**Your task:** Find the lines of data that contain the string "Forum", then list them.
===== Stored data =====
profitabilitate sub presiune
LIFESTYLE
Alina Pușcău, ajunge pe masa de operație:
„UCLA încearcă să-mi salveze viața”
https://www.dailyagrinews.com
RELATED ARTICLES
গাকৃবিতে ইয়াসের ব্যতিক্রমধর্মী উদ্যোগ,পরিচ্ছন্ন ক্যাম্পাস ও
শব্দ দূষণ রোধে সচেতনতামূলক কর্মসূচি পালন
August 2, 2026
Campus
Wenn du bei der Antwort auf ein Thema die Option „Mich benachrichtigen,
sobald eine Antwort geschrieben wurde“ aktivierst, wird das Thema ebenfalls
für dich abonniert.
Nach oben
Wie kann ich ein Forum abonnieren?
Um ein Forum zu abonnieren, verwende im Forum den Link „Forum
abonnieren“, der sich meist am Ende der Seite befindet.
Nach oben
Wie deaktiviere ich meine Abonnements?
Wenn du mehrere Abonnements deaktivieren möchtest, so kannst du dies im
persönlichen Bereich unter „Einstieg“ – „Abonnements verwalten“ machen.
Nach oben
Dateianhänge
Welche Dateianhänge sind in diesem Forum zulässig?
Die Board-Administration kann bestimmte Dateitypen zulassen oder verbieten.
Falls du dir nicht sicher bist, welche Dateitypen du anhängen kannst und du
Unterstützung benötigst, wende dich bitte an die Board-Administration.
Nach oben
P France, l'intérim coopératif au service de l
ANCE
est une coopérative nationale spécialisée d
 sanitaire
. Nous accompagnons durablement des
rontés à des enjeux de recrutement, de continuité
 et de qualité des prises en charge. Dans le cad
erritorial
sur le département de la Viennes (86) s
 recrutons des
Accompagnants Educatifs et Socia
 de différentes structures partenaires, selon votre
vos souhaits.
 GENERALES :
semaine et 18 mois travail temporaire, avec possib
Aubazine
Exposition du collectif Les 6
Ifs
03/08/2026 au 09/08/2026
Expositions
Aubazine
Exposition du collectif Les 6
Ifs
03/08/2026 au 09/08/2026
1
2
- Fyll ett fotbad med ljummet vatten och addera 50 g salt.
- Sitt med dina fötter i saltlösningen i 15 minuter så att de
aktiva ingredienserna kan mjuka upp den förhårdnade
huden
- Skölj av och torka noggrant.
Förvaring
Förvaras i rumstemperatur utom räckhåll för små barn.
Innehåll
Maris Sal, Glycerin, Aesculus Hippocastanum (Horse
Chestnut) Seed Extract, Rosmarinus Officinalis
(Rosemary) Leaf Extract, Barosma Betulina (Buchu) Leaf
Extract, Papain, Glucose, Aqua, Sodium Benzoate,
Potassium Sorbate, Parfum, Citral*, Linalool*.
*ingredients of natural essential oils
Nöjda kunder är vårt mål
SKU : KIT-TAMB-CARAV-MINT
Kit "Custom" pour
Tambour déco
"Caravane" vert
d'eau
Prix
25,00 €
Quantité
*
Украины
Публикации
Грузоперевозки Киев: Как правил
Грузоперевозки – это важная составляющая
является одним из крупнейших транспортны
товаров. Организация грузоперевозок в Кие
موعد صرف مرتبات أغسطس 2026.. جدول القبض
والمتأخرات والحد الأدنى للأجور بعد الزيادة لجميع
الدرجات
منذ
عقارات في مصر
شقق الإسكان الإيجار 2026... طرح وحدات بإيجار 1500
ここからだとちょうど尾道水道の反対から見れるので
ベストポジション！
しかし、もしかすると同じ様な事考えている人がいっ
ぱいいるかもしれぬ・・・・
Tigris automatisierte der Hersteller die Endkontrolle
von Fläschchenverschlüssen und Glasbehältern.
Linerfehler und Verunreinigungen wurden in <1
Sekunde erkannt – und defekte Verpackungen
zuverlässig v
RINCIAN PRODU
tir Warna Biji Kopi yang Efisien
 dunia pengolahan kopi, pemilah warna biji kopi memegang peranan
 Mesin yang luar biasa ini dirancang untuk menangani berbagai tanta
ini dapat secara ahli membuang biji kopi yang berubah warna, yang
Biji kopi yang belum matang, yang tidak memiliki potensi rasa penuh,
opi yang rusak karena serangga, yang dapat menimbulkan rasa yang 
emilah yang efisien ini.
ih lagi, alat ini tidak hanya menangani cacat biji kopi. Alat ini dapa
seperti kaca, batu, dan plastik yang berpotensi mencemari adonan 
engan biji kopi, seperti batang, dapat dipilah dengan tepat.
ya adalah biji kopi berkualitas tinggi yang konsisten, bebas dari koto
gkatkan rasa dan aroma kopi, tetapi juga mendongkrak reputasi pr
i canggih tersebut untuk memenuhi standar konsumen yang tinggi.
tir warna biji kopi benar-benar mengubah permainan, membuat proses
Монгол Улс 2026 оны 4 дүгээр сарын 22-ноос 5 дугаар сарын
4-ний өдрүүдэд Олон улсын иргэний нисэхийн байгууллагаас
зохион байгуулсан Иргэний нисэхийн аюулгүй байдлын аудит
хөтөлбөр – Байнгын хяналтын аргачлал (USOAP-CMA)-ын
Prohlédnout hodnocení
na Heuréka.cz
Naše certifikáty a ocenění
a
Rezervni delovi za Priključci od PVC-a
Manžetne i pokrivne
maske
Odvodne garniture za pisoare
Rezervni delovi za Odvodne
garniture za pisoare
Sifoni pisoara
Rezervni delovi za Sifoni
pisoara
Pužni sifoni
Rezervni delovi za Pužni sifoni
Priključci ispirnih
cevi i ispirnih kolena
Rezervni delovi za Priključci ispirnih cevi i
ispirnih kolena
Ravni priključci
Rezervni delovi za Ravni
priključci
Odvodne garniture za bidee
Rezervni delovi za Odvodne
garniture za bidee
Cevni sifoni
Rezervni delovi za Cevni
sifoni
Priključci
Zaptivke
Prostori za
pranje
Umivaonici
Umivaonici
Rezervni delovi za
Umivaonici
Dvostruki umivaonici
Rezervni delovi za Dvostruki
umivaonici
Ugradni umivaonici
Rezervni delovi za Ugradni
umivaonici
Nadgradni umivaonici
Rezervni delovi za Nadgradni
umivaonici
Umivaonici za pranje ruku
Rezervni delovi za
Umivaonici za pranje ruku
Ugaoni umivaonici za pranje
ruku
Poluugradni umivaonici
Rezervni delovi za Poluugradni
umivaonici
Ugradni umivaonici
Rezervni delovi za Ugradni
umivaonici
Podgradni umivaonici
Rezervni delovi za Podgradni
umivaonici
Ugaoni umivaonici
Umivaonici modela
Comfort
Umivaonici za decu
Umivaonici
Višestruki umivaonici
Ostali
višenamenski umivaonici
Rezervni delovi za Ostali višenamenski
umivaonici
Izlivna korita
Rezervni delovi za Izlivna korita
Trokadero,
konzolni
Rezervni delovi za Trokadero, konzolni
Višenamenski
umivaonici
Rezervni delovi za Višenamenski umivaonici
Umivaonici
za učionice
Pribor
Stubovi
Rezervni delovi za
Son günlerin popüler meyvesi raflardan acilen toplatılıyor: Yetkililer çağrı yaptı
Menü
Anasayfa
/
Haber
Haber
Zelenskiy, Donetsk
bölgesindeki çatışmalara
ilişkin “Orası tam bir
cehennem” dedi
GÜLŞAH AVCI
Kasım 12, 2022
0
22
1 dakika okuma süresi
=====
**Output for this exercise:**
Wie kann ich ein Forum abonnieren?
Um ein Forum zu abonnieren, verwende im Forum den Link „Forum
Welche Dateianhänge sind in diesem Forum zulässig?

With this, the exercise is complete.